In case you want to check if the stored value is not one of multiple values, you can use the Match Except condition. Match Except works as a logical NOR for the given values. It can also be described as a NOT IN operator.

You can apply it to keyword and integer payloads.

Example:

{
  "key": "color",
  "match": {
    "except": ["black", "yellow"]
  }
}
FieldCondition(
    key="color",
    match=models.MatchExcept(**{"except": ["black", "yellow"]}),
)

In this example, the condition will be satisfied if the stored value is neither black nor yellow.

If the stored value is an array, it should have at least one value not matching any of the given values. E.g. if the stored value is ["black", "green"], the condition will be satisfied, because "green" does not match "black" nor "yellow".

Nested key

Available as of v1.1.0

Payloads being arbitrary JSON object, it is likely that you will need to filter on a nested field.

For convenience, we use a syntax similar to what can be found in the Jq project.
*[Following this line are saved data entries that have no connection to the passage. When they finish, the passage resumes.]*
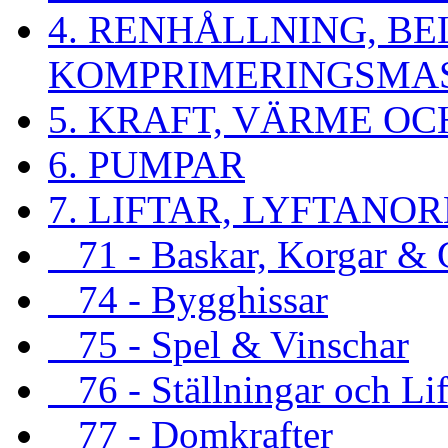
4. RENHÅLLNING, B
KOMPRIMERINGSMA
5. KRAFT, VÄRME OC
6. PUMPAR
7. LIFTAR, LYFTAN
71 - Baskar, Korgar & G
74 - Bygghissar
75 - Spel & Vinschar
76 - Ställningar och Lif
77 - Domkrafter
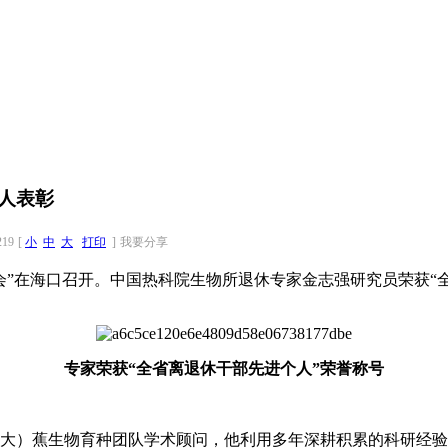
人表彰
219
[
小
中
大
打印
]
我要分享
”在海口召开。中国热科院生物所退休专家金志强研究员荣获“
专家荣获“全省离退休干部先进个人”荣誉称号
（大）蕉生物育种团队学术顾问，他利用多年深耕积累的科研经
Suppose we have a set of points with the following payload:

[
  {
    "id": 1,
    "country": {
      "name": "Germany",
      "cities": [
        {
          "name": "Berlin",
          "population": 3.7,
          "sightseeing": ["Brandenburg Gate", "Reichstag"]
        },
        {
          "name": "Munich",
          "population": 1.5,
          "sightseeing": ["Marienplatz", "Olympiapark"]
        }
      ]
    }
  },
  {
    "id": 2,
    "country": {
      "name": "Japan",
      "cities": [
        {
          "name": "Tokyo",
          "population": 9.3,
          "sightseeing": ["Tokyo Tower", "Tokyo Skytree"]
        },
        {
          "name": "Osaka",
          "population": 2.7,
          "sightseeing": ["Osaka Castle", "Universal Studios Japan"]
        }
      ]
    }
  }
]

You can search on a nested field using a dot notation.

POST /collections/{collection_name}/points/scroll

{
    "filter": {
        "should": [
            {
                "key": "country.name",
                "match": {
                    "value": "Germany"
                }
            }
        ]
    }
}
client.scroll(
    collection_name="{collection_name}",
    scroll_filter=models.Filter(
        should=[
            models.FieldCondition(
                key="country.name",
                match=models.MatchValue(value="Germany")
            ),
        ],
    ),
)

You can also search through arrays by projecting inner values using the [] syntax.

POST /collections/{collection_name}/points/scroll

{
    "filter": {
        "should": [
            {
                "key": "country.cities[].population",
                "range": {
                    "gte": 9.0,
                }
            }
        ]
    }
}
client.scroll(
    collection_name="{collection_name}",
    scroll_filter=models.Filter(
        should=[
            models.FieldCondition(
                key="country.cities[].population",
                range=models.Range(
                    gt=None,
                    gte=9.0,
                    lt=None,
                    lte=None,
                ),
            ),
        ],
    ),
)

This query would only output the point with id 2 as only Japan has a city with population greater than 9.0.

And the leaf nested field can also be an array.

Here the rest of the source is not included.